- Location: British Columbia
- Coordinates: 50°29′N 122°38′W﻿ / ﻿50.483°N 122.633°W
- Primary outflows: Gates River
- Basin countries: Canada
- Settlements: Birken

= Gates Lake =

Lake in British Columbia, Canada

Gates Lake, also known as Birken Lake, Tenass Lake, Halfway Lake, and Summit Lake, is a small lake located at the summit of the Pemberton Portage area of the one-time Lakes Route through the Coast Mountains, located at the summit of a low pass connecting the Upper and Lower Lillooet Country of the Southern Interior of British Columbia.

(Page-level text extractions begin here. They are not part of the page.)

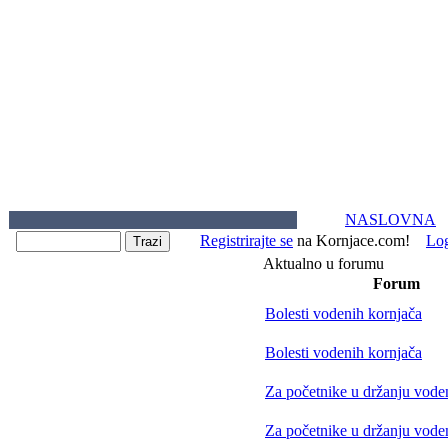
NASLOVNA
Registrirajte se
na Kornjace.com!
Lo
Aktualno u forumu
Forum
Bolesti vodenih kornjača
Bolesti vodenih kornjača
Za početnike u držanju vode
Za početnike u držanju vode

Birken Lake sits at the divide between the Birkenhead and Gates-Seton drainage, known as the Pemberton Pass or Mosquito Pass, and is part of the Gates River drainage.

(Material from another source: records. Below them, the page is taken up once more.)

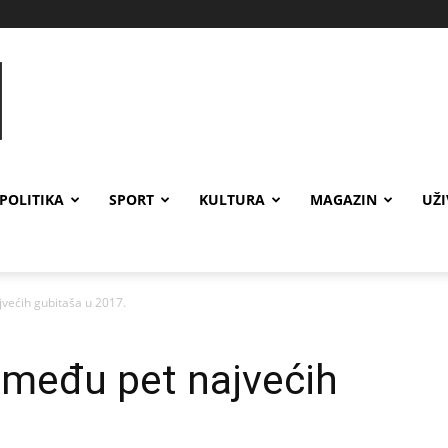
POLITIKA
SPORT
KULTURA
MAGAZIN
UŽ
većih gubitaša u 2017.
 među pet najvećih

There are numerous recreational residences surrounding the lake, a small lodge and cabins, and the area's only small store (the Birkenhead Resort) on its northwestern side, adjacent to the main road to D'Arcy, which follows the road grade of the older Douglas Road used by the Lakes Route. Birkenhead Peak (aka Mount Birkenhead) is located above the lake to its northwest, while the Cayoosh Range is located to its southeast, with the Place Glacier partly visible from below. A campground with another set of cabins as well as camping, the Whispering Falls Resort, is just northeast of the lake, below its outlet. The tracks of the Canadian National Railway, originally the Pacific Great Eastern/British Columbia Railway, run along the lake's northwestern shore in front of the Birkenhead Resort. A species of freshwater clams can be found in Gates Lake. The clams were edible in the 1980s.